Agência Internacional de Energia diz que produção de eletricidade a partir de fontes renováveis, uma das grandes apostas de combate às alterações climáticas, correspondeu a mais de metade do aumento de capacidades energéticas registado em 2015

Durante o ano passado, meio milhão de painéis solares foram instalados por dia em todo o mundo e, na China, a cada hora foram erguidas duas turbinas eólicas. Os dados são da Agência Internacional de Energia (AIE), que no seu último relatório sublinha que 2015 viu a capacidade mundial de produção de energia a partir de carvão ser ultrapassada pelas energias renováveis.

Até dezembro, a aptidão de produzir eletricidade a partir de fontes renováveis, uma das maiores apostas no combate às alterações climáticas, correspondeu a mais de metade do aumento das capacidades energéticas globais. Neste momento, aponta a AIE, apenas a capacidade de gerar energia 'verde' ultrapassou o carvão, não a quantidade de eletrcidade realmente produzida no ano passado.

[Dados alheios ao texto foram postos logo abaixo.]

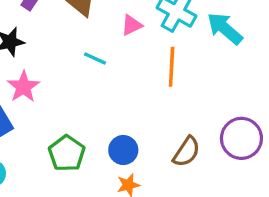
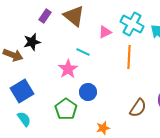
pink star: (23, 87) -> (68, 69), moved
blue circle: (123, 150) -> (88, 92), moved

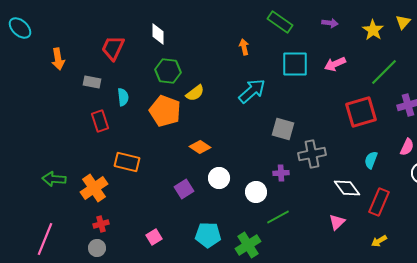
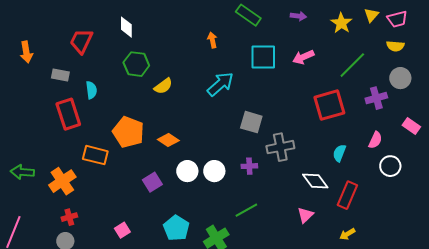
orange pentagon: (165, 111) -> (128, 132), moved
red rectangle: (100, 121) -> (68, 114), size x1.4
white circle: (256, 192) -> (214, 171), moved
cyan pentagon: (208, 235) -> (176, 228), turned 30

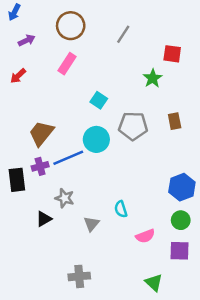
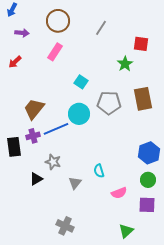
purple arrow: (27, 40) -> (22, 33), turned 32
brown rectangle: (175, 121) -> (143, 99), size x1.6
gray cross: (79, 276) -> (65, 226), turned 30
green triangle: (154, 283) -> (126, 231), turned 35

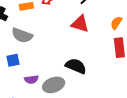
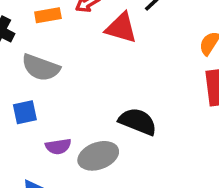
red triangle: (80, 24) -> (121, 28), moved

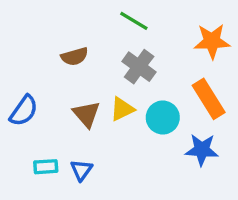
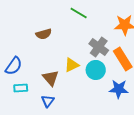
gray cross: (139, 67) -> (99, 47), moved
brown triangle: (86, 114) -> (51, 78), moved
cyan rectangle: (46, 167) -> (21, 88), moved

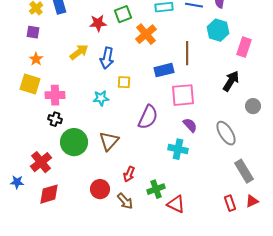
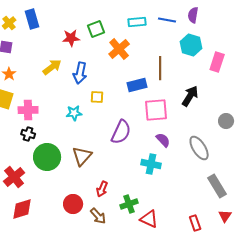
black arrow: (231, 81) -> (190, 96), moved
red triangle: (252, 201) -> (225, 216), turned -32
red rectangle: (230, 203) -> (195, 223), moved

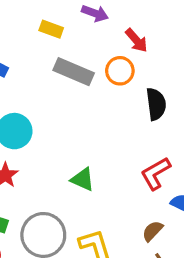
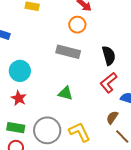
gray rectangle: (74, 72) -> (68, 52), moved
black semicircle: (156, 104) -> (109, 56), moved

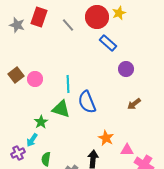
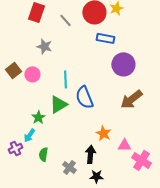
gray star: (17, 25) -> (44, 46), moved
blue rectangle: (108, 43) -> (105, 38), turned -30
purple circle: (126, 69) -> (123, 64), size x1.5
brown arrow: (134, 104) -> (131, 99), size x1.6
green triangle: (61, 109) -> (58, 104), turned -48

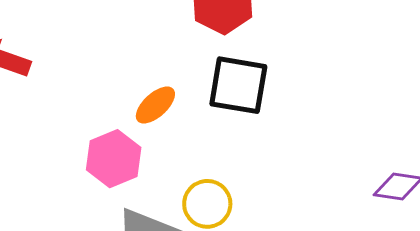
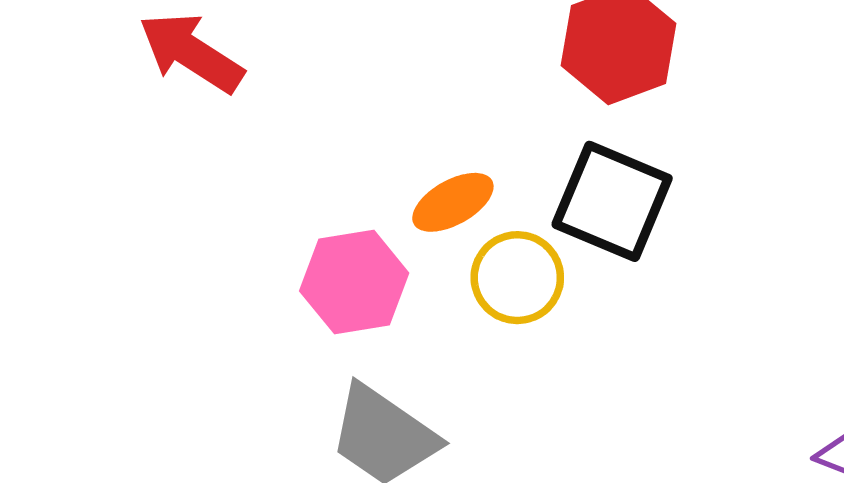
yellow circle: (207, 204) -> (517, 278), moved

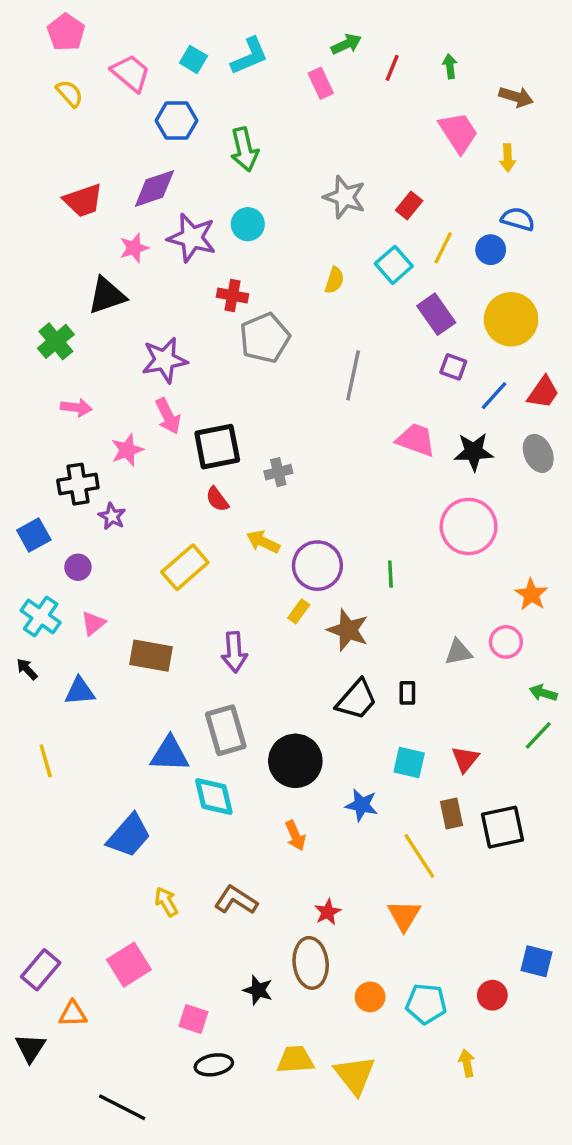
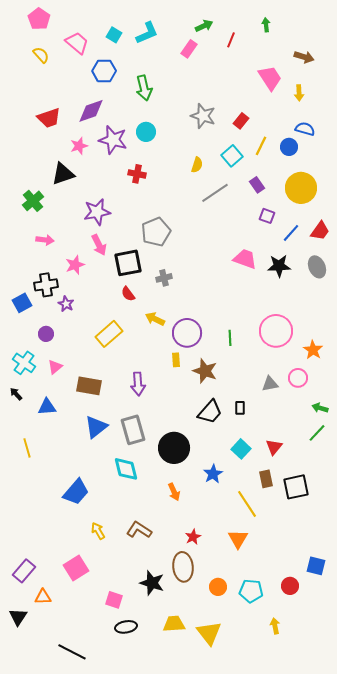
green arrow: (450, 66) -> (266, 25), moved
pink rectangle: (321, 83) -> (189, 49), turned 60
purple rectangle: (436, 314) -> (257, 185), size x0.7
gray pentagon: (265, 338) -> (156, 232), moved
gray line: (353, 375) -> (215, 193), moved, turned 44
pink circle: (469, 526) -> (276, 331), moved
blue square: (34, 535) -> (22, 303), moved
yellow rectangle: (299, 611) -> (176, 360), turned -40
blue triangle: (170, 754) -> (96, 427), moved, turned -40
cyan square: (409, 763) -> (241, 449), turned 30
blue star: (362, 805) -> (213, 474), turned 30
black star: (258, 990) -> (152, 583), size x1.4

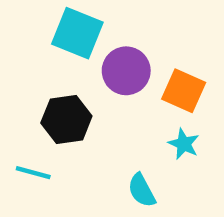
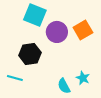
orange square: (184, 91) -> (83, 30), moved, turned 36
cyan star: (184, 144) -> (83, 78), moved

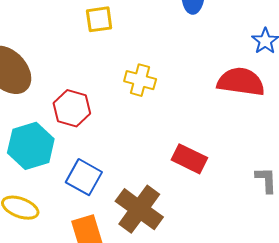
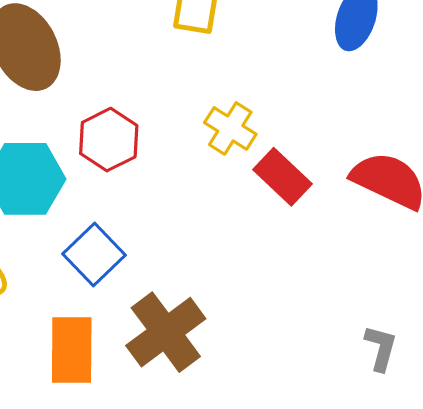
red rectangle: (189, 159) -> (283, 177), moved

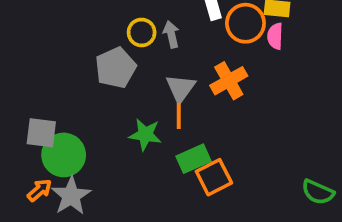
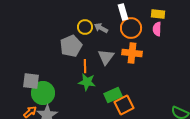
orange circle: (245, 23) -> (131, 28), moved
gray arrow: (171, 34) -> (101, 28), turned -48
orange cross: (229, 81) -> (132, 53), turned 36
orange line: (179, 116) -> (85, 66), moved

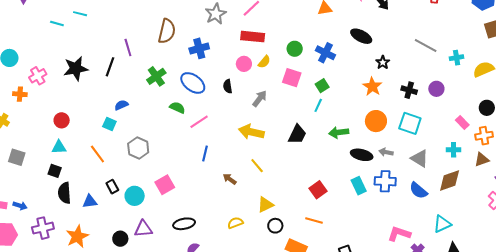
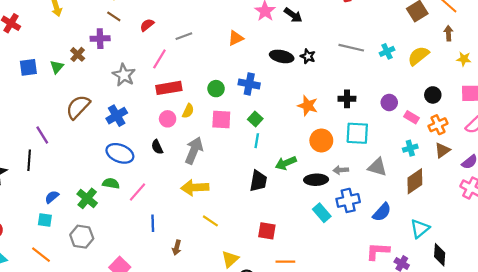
brown semicircle: (167, 31) -> (78, 107), turned -135
black star: (383, 62) -> (308, 56), moved
green cross: (156, 76) -> (87, 198), moved
purple circle: (436, 89) -> (389, 102), moved
gray arrow: (260, 99) -> (194, 150), size x1.4
black trapezoid: (297, 134) -> (258, 181), moved
brown arrow: (230, 179) -> (177, 248), moved, turned -96
red square: (318, 190) -> (267, 231), moved, turned -30
blue semicircle: (418, 191) -> (382, 212), moved, turned -72

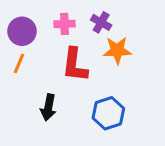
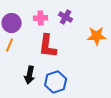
orange star: (117, 50) -> (97, 36), moved
blue hexagon: (108, 113) -> (56, 82), moved

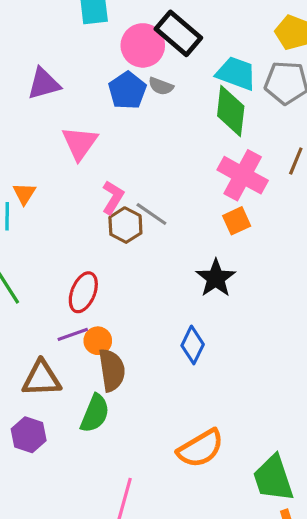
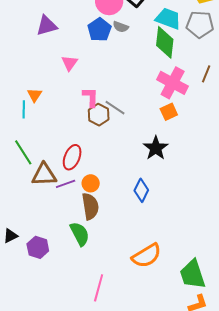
pink triangle: (80, 143) -> (69, 63), size x0.7
pink L-shape: (113, 197) -> (91, 97), turned -30
orange circle: (98, 341) -> (91, 183), moved
brown triangle: (42, 378) -> (44, 175), moved
green semicircle: (95, 413) -> (80, 234), turned -50

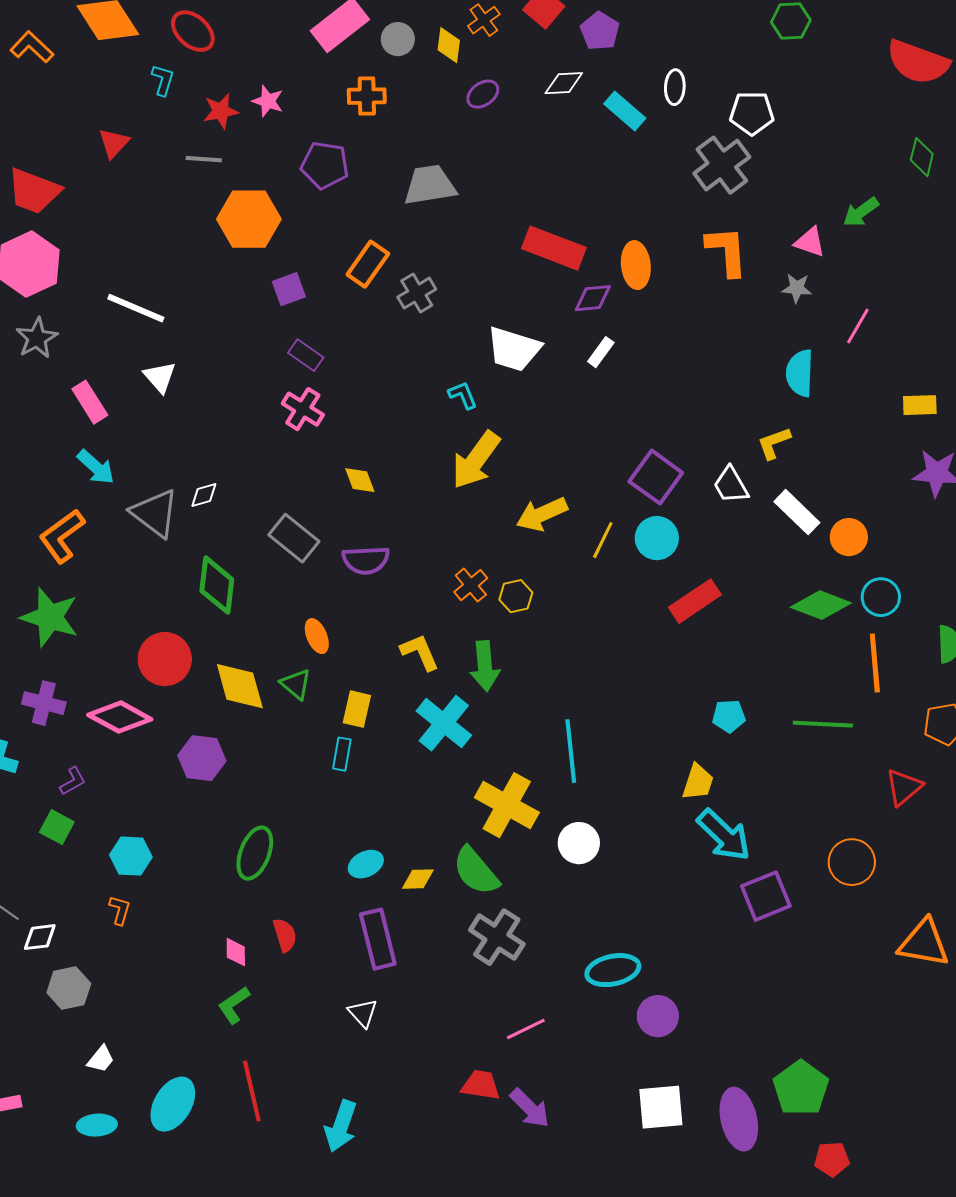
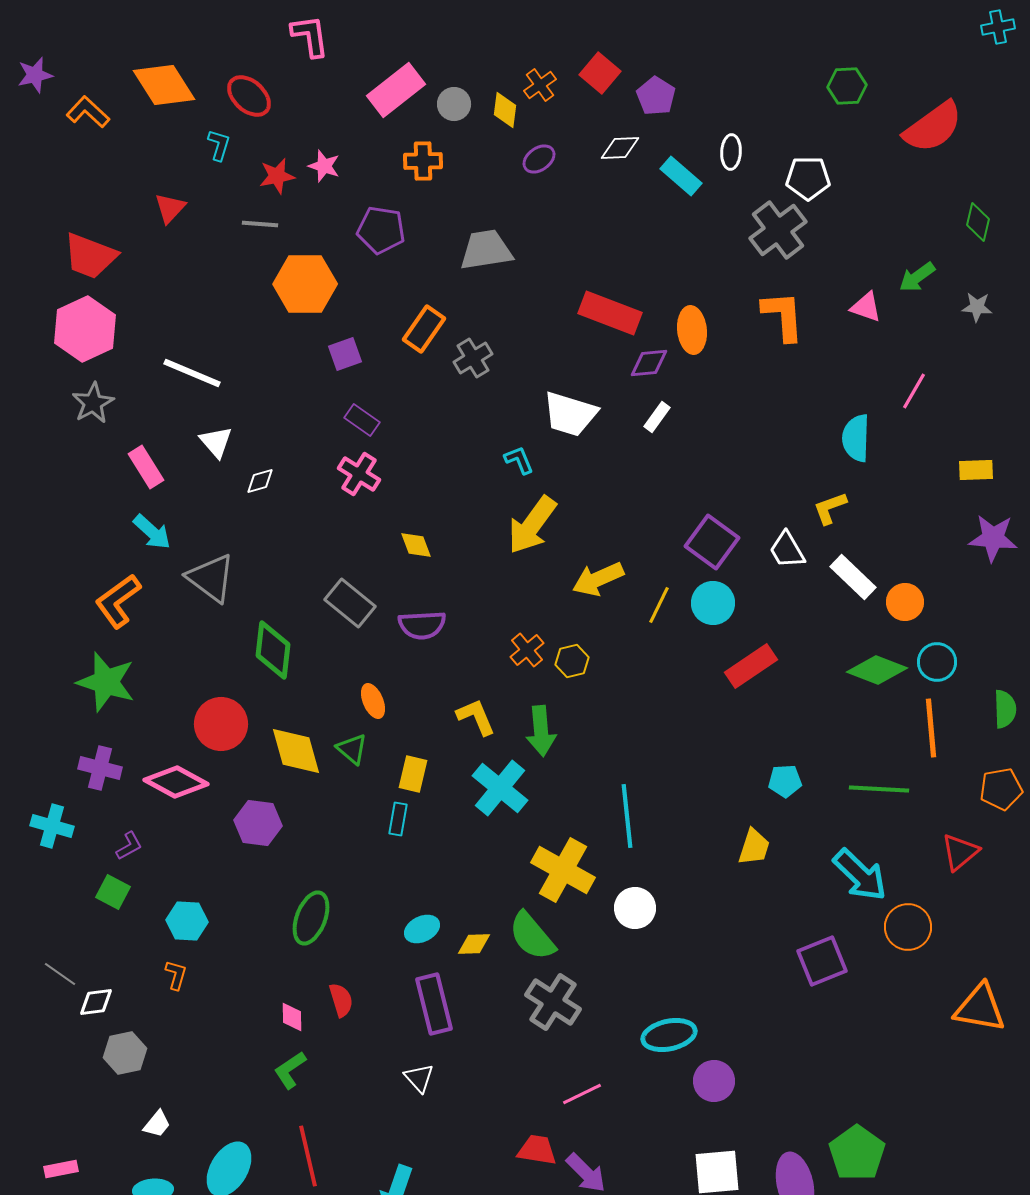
red semicircle: (918, 62) -> (933, 127), moved, turned -56
gray star: (797, 288) -> (977, 307), moved
white diamond: (204, 495) -> (260, 481), moved
cyan arrow: (724, 835) -> (860, 875), moved

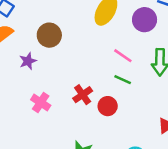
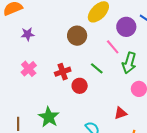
brown circle: (49, 35) -> (77, 36), moved
pink line: (123, 56) -> (113, 47), moved

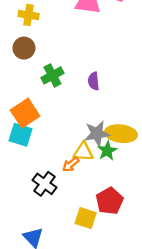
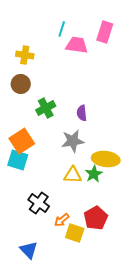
gray star: (97, 134) -> (73, 141), moved
orange arrow: (71, 164) -> (62, 220), moved

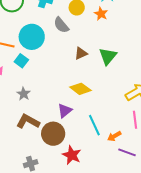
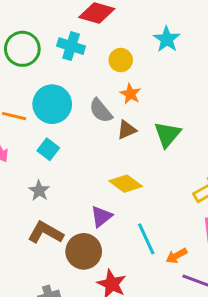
orange star: (101, 14) -> (130, 94), moved
gray semicircle: (61, 25) -> (101, 111), moved
cyan square: (21, 61) -> (48, 149), moved

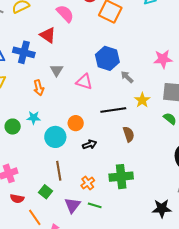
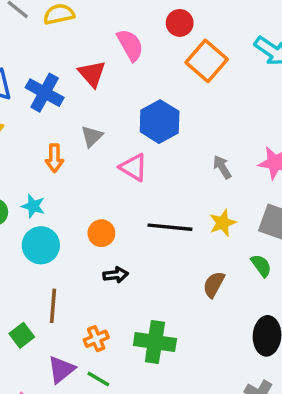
blue hexagon: (107, 58) -> (160, 122), moved
gray arrow: (127, 77) -> (222, 167), moved
brown semicircle: (129, 134) -> (214, 284), moved, turned -147
cyan circle: (55, 137) -> (41, 245), moved

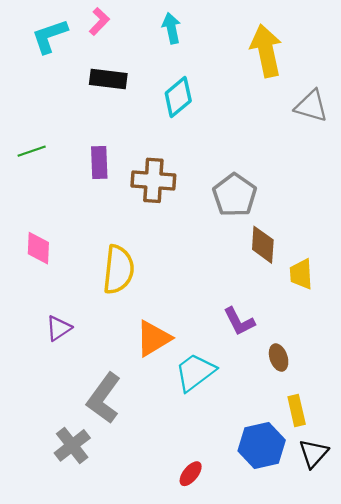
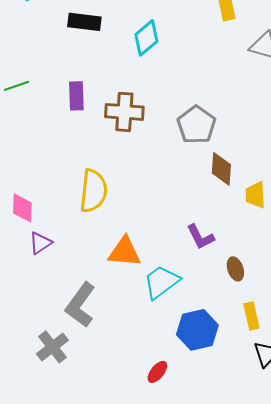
pink diamond: (38, 248) -> (22, 208), moved
orange triangle: (153, 338) -> (124, 252), turned 36
blue hexagon: (262, 445) -> (197, 330), moved

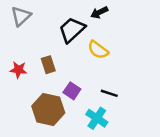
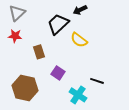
red star: (18, 70) -> (15, 36), moved
black line: (109, 93) -> (97, 81), moved
brown hexagon: (48, 109) -> (25, 88), moved

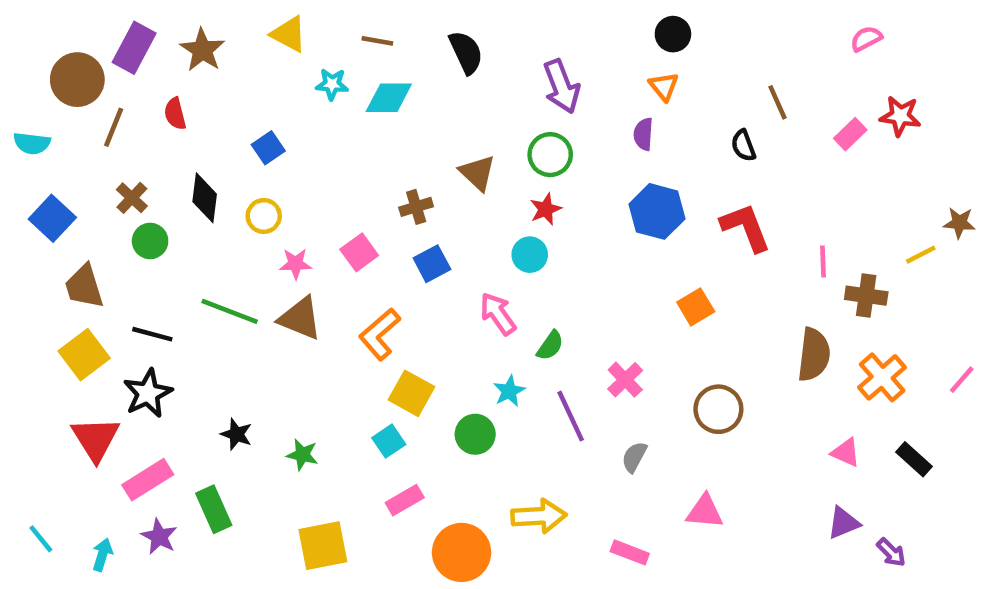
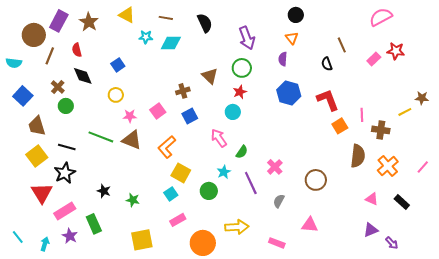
pink semicircle: (866, 39) -> (381, 17), size x1.6
black diamond: (205, 198) -> (83, 76), moved, turned -30
orange square: (696, 307) -> (340, 126), moved

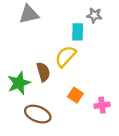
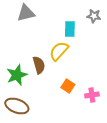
gray star: (94, 15) -> (94, 16), moved
brown ellipse: (38, 114) -> (17, 106), moved

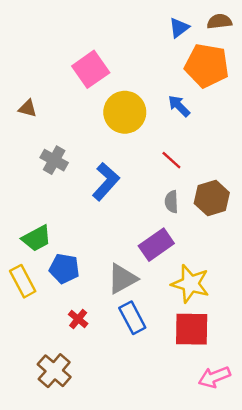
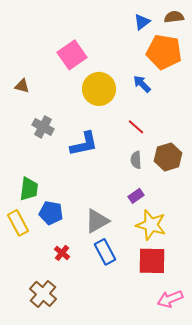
blue L-shape: (106, 182) -> (84, 144), turned 36
green trapezoid: (37, 238) -> (29, 189), turned -55
purple rectangle: (156, 245) -> (136, 196), moved, size x0.6

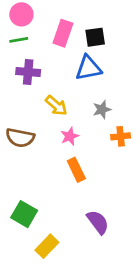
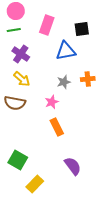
black square: (95, 37) -> (82, 29), moved
purple cross: (28, 72) -> (21, 54), turned 30
yellow arrow: (56, 106) -> (22, 79), moved
gray star: (102, 110) -> (64, 82), moved
orange cross: (121, 136) -> (88, 79), moved

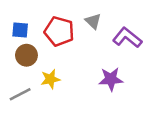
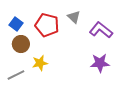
blue square: (20, 30) -> (16, 24), turned 32
purple star: (111, 79) -> (100, 63), moved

As energias renováveis, como a eólica, solar, hidroelétrica ou geotérmica, são intermitentes. Ao contrário do carvão, estão dependentes de fontes naturais como a luz do sol ou o vento, o que cria obstáculos à produção contínua de eletricidade 24 horas por dia, todos os dias.

Apesar dessa disparidade entre as capacidades teóricas e as capacidades reais de produção de eletricidade a partir de tecnologias verdes, o relatório da AIE mostra que estão a ser desenvolvidas em larga escala, um marco na luta contra o aquecimento global. "Estamos a testemunhar uma transformação dos mercados energéticas globais liderada pelas renováveis", diz o diretor-executivo da agência, Fatih Birol, citado pela BBC.

Esta expansão reflete as reduções de custos na instalação de painéis solares e moinhos de vento em terra firme, um avanço "impressionante" que seria "impensável há cinco anos", é referido no documento. A tendência de queda dos preços destas duas tecnologias deverá continuar, com a AIE a antecipar que venham a representar três quartos do futuro crescimento das energias renováveis a nível global. O investimento em hidroeletricidade também deverá continuar a crescer mas a um ritmo mais lento do que até agora.

A par da queda dos custos, a agência aponta como motores deste avanço políticas sustentáveis adotadas por vários Governos que passam por garantir incentivos financeiros às empresas que apostam em fontes renováveis de energia, exemplo dos Estados Unidos, que alargou os créditos fiscais. A Índia, a China e o México são apontados como os que mais contribuíram para as perspetivas de crescimento do setor.

No relatório é explicado que o foco das energias renováveis está a mudar-se para os mercados emergentes, com a China à cabeça, "que continua a ser o líder global indisputável da expansão das energias renováveis, representando quase 40% do crescimento".

Apesar da nota positiva, Birol sublinha que os esforços e a aposta no setor continuam a ser insuficientes. "Até as mais altas expectativas continuam a ser modestas quando comparadas com o enorme potencial explorado das renováveis", refere. No relatório, a agência sublinha que também deve ser dada mais atenção às possibilidades de aplicação da eletrcidade verde. Casos como o setor dos transportes ou de aquecimento mostram que "o progresso da penetração de renováveis continua lento".

A concluir, o organismo sublinha que, para se cumprirem os objetivos delineados pela comunidade internacional em cimeiras do clima como a de dezembro passado em Paris, "são necessárias taxas mais altas de descarbonização [o que se traduz na substituição de combustíveis fósseis] e uma penetração acelerada das renováveis na totalidade dos três setores — eletricidade, transportes e aquecimento."